First Detected Episode Duration Known >48 Hours or Duration Unknown
Key Points:
- Anticoagulation with warfarin (INR greater than or equal to 2.0 for three weeks) is recommended before electrical or pharmacologic cardioversion back to sinus rhythm. An alternative is transesophageal echocardiography (TEE)-guided cardioversion without the traditional pre-cardioversion anticoagulation, although this cannot be routinely recommended.
- TEE-guided cardioversion without traditional pre-cardioversion anticoagulation cannot be routinely recommended
- Amiodarone is the most effective antiarrhythmic drug for maintenance of normal sinus rhythm. However, it also is associated with the highest potential for non-cardiac toxicity, and absolutely requires regular scheduled medical follow-ups.

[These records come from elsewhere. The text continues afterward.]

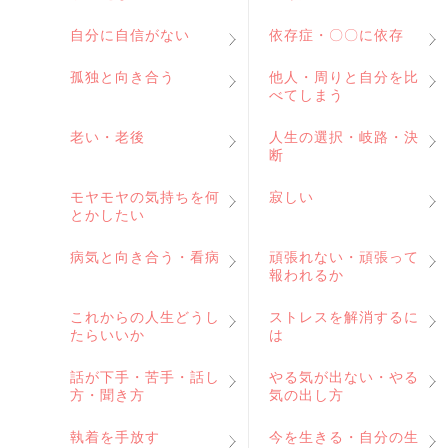
自分に自信がない
依存症・〇〇に依存
孤独と向き合う
他人・周りと自分を比
べてしまう
老い・老後
人生の選択・岐路・決
断
モヤモヤの気持ちを何
寂しい
とかしたい
病気と向き合う・看病
頑張れない・頑張って
報われるか
これからの人生どうし
ストレスを解消するに
たらいいか
は
話が下手・苦手・話し
やる気が出ない・やる
方・聞き方
気の出し方
執着を手放す
今を生きる・自分の生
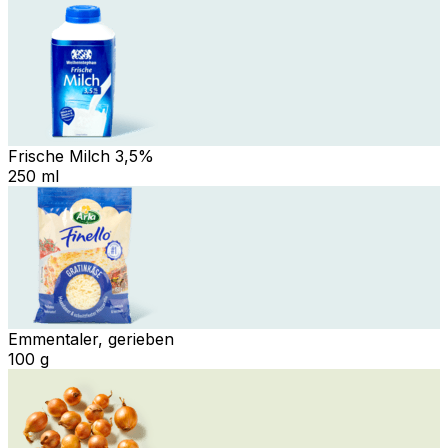
Frische Milch 3,5%
250 ml
Emmentaler, gerieben
100 g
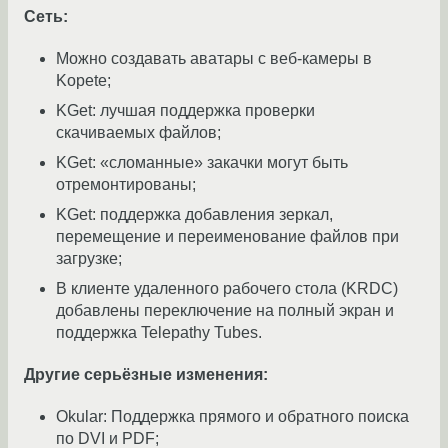
Сеть:
Можно создавать аватары с веб-камеры в
Kopete;
KGet: лучшая поддержка проверки
скачиваемых файлов;
KGet: «сломанные» закачки могут быть
отремонтированы;
KGet: поддержка добавления зеркал,
перемещение и переименование файлов при
загрузке;
В клиенте удаленного рабочего стола (KRDC)
добавлены переключение на полный экран и
поддержка Telepathy Tubes.
Другие серьёзные изменения:
Okular: Поддержка прямого и обратного поиска
по DVI и PDF;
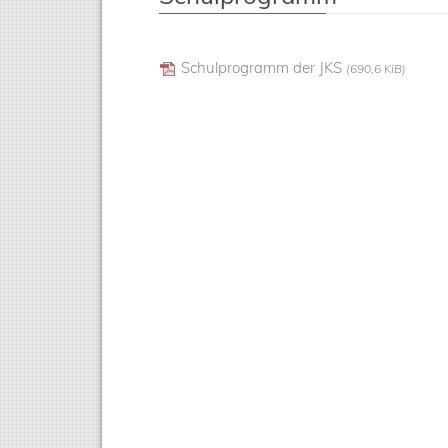
Schulprogramm der JKS
(690,6 KiB)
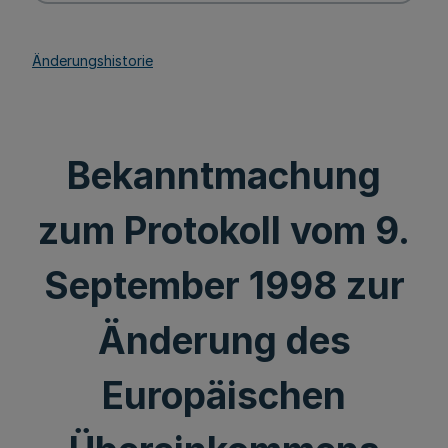
Änderungshistorie
Bekanntmachung
zum Protokoll vom 9.
September 1998 zur
Änderung des
Europäischen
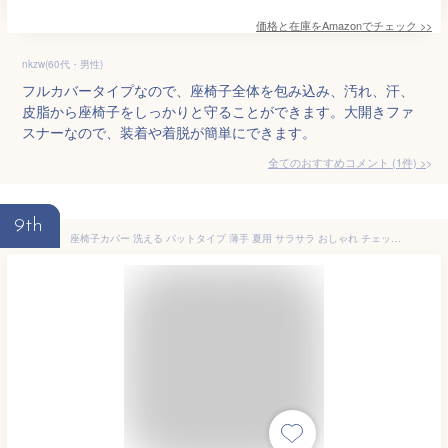
価格と在庫を
Amazon
でチェック
>>
nkzw(60代・男性)
フルカバータイプなので、座椅子全体を包み込み、汚れ、汗、
皮脂から座椅子をしっかりと守ることができます。大開きファ
スナーなので、装着や着脱が簡単にできます。
全てのおすすめコメント
(
1
件)
>
9th
座椅子カバー 洗える パットタイプ 薄手 夏用 サラサラ おしゃれ チェック ストライプ 56×126cm ズレない ゴム 簡単装着 汚れ防止 北欧 金鵄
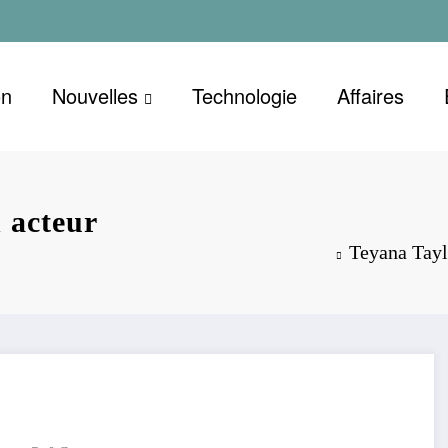
on
Nouvelles
Technologie
Affaires
 acteur
Teyana Tayl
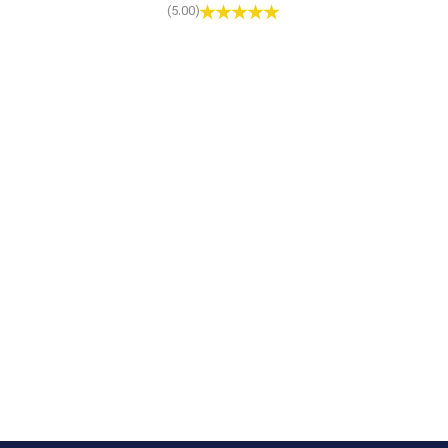
(5.00)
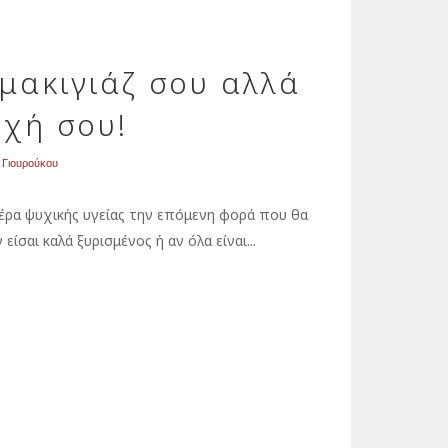
 μακιγιάζ σου αλλά
υχή σου!
 Γιουρούκου
έρα ψυχικής υγείας την επόμενη φορά που θα
είσαι καλά ξυρισμένος ή αν όλα είναι...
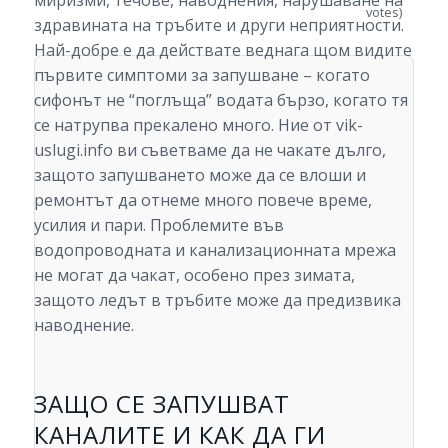
миризми, течове, наводнения, нарушаване на
votes)
здравината на тръбите и други неприятности.
Най-добре е да действате веднага щом видите
първите симптоми за запушване – когато
сифонът не “поглъща” водата бързо, когато тя
се натрупва прекалено много. Ние от vik-
uslugi.info ви съветваме да не чакате дълго,
защото запушването може да се влоши и
ремонтът да отнеме много повече време,
усилия и пари. Проблемите във
водопроводната и канализационната мрежа
не могат да чакат, особено през зимата,
защото ледът в тръбите може да предизвика
наводнение.
ЗАЩО СЕ ЗАПУШВАТ
КАНАЛИТЕ И КАК ДА ГИ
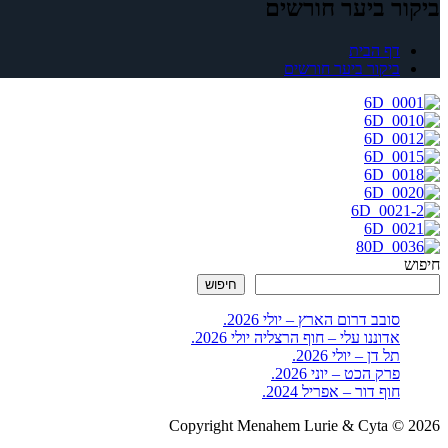
ביקור ביער חורשים
דף הבית
ביקור ביער חורשים
חיפוש
חיפוש
סובב דרום הארץ – יולי 2026.
אדוננו עלי – חוף הרצליה יולי 2026.
תל דן – יולי 2026.
פרק הכט – יוני 2026.
חוף דור – אפריל 2024.
Copyright Menahem Lurie & Cyta © 2026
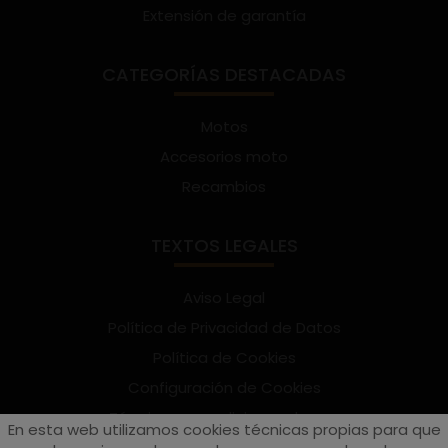
Extensión de garantía
CATEGORÍAS DESTACADAS
Motos
Accesorios moto
Recambios
TEXTOS LEGALES
Aviso Legal
Política de Privacidad de Datos
Política de Cookies
Configuración de Cookies
Términos y condiciones de uso
En esta web utilizamos cookies técnicas propias para que
Suscríbete al Newsletter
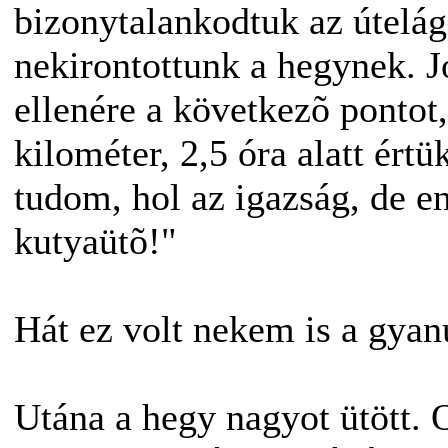
bizonytalankodtuk az útelága
nekirontottunk a hegynek. 
ellenére a következõ pontot,
kilométer, 2,5 óra alatt ér
tudom, hol az igazság, de e
kutyaütõ!"
Hát ez volt nekem is a gyan
Utána a hegy nagyot ütött. 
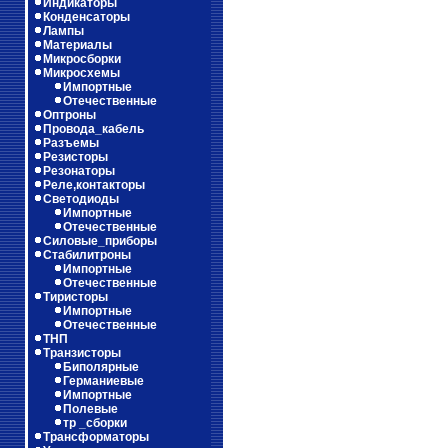
Индикаторы
Конденсаторы
Лампы
Материалы
Микросборки
Микросхемы
Импортные
Отечественные
Оптроны
Провода_кабель
Разъемы
Резисторы
Резонаторы
Реле,контакторы
Светодиоды
Импортные
Отечественные
Силовые_приборы
Стабилитроны
Импортные
Отечественные
Тиристоры
Импортные
Отечественные
ТНП
Транзисторы
Биполярные
Германиевые
Импортные
Полевые
тр _сборки
Трансформаторы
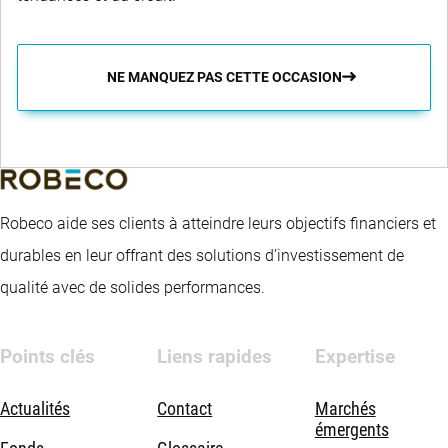
NE MANQUEZ PAS CETTE OCCASION
Robeco aide ses clients à atteindre leurs objectifs financiers et
durables en leur offrant des solutions d’investissement de
qualité avec de solides performances.
Points clés
Liens rapides
Expertise
Actualités
Contact
Marchés
émergents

- Angiotensin-converting enzyme (ACE)-inhibitors and angiotensin receptor blockers (ARBs) have an emerging role as adjunctive medical therapies to antiarrhythmic drugs for maintenance of normal sinus rhythm.
General Recommendations
When the duration of A Fib or A Flutter is unknown, the risk of thromboembolic complications is as high as 7% following cardioversion without anticoagulation. Thus, in this setting, anticoagulation with warfarin is required (INR greater than or equal to 2.0 for three consecutive weeks). Though not a consistent clinical practice, the American College of Chest Physicians (ACCP) also recommends anticoagulation with warfarin (INR greater than or equal to 2.0 for three consecutive weeks) prior to the initiation of antiarrhythmics.
As A Fib persists for longer periods of time, the efficacy of pharmacologic cardioversion decreases. Though DC cardioversion requires conscious sedation, pharmacologic cardioversion is less effective and may cause serious arrhythmias including torsades de pointes. Antiarrhythmics like ibutilide or propafenone may be administered prior to DC cardioversion to increase the likelihood of its success.

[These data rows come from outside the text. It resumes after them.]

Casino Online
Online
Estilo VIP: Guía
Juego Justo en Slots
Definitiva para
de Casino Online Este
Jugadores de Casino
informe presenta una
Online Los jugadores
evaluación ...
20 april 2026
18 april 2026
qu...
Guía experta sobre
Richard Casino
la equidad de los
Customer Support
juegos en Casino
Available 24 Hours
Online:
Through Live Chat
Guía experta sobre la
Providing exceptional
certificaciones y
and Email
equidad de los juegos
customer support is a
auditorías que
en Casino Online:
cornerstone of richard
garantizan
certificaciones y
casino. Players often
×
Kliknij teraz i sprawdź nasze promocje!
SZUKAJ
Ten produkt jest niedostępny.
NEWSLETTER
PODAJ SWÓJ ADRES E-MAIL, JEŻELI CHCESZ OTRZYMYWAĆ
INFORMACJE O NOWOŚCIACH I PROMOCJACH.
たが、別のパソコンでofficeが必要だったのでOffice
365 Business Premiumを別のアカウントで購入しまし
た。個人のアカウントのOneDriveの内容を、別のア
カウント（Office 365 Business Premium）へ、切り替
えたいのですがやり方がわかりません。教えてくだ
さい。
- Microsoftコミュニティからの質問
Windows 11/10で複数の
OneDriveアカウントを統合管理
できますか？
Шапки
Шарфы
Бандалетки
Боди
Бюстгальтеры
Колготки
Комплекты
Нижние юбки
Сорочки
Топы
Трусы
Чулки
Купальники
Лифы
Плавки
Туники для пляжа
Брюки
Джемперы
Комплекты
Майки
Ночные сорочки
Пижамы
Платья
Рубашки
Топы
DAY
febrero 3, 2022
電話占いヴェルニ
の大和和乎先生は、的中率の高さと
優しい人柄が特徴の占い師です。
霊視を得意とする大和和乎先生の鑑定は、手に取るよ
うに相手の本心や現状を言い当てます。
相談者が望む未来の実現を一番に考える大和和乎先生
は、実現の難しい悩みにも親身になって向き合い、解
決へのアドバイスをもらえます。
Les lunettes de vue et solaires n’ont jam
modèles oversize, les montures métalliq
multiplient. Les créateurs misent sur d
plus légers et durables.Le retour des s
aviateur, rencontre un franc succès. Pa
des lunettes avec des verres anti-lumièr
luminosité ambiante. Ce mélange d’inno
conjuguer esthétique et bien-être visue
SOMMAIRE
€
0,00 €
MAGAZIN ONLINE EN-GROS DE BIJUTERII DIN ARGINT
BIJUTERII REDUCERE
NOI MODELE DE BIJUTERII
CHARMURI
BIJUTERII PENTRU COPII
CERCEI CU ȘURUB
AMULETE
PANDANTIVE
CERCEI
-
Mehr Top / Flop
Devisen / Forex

Alternatively, the patient and/or physician may also opt for chronic anticoagulation (see Annotation #10) and chronic rate control (see Annotation #15). However, if this represents the first episode of persistent atrial fibrillation for the patient, there is general consensus that most patients deserve one trial of conversion back to normal sinus rhythm, given the high likelihood of initial success.
There is an emerging role for statin therapy following electrical cardioversion.
Evidence supporting this recommendation is of classes: A, D
Specific Anticoagulation Issues
Whenever possible, cardioversion should be undertaken with conventional anticoagulation prior to and following cardioversion.
When anticoagulation is temporarily contraindicated (such as acute gastrointestinal [GI] bleeding), cardioversion should be delayed if possible until appropriate anticoagulation can be given prior to and following cardioversion.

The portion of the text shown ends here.